Using the data below, return the stretch from the line that contains "Related Posts" through the line that contains "July 17, 2026", both included, exactly as it stands and nothing beyond it.
=== Input for this task ===
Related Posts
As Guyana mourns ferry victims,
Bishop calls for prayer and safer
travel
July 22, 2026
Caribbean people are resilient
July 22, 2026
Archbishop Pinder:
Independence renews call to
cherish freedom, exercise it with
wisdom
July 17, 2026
===
=== Input for this task ===
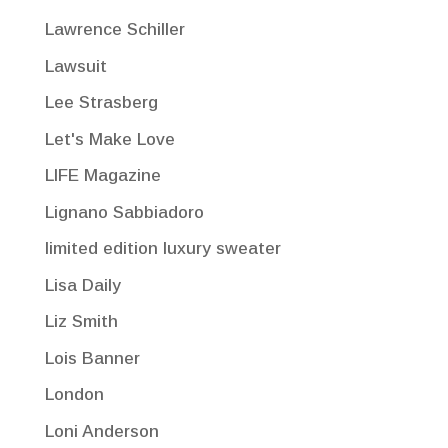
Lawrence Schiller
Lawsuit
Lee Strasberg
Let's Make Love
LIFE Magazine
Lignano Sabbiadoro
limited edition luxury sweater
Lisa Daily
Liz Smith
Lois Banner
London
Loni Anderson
===
**Answer below:**
Related Posts
As Guyana mourns ferry victims,
Bishop calls for prayer and safer
travel
July 22, 2026
Caribbean people are resilient
July 22, 2026
Archbishop Pinder:
Independence renews call to
cherish freedom, exercise it with
wisdom
July 17, 2026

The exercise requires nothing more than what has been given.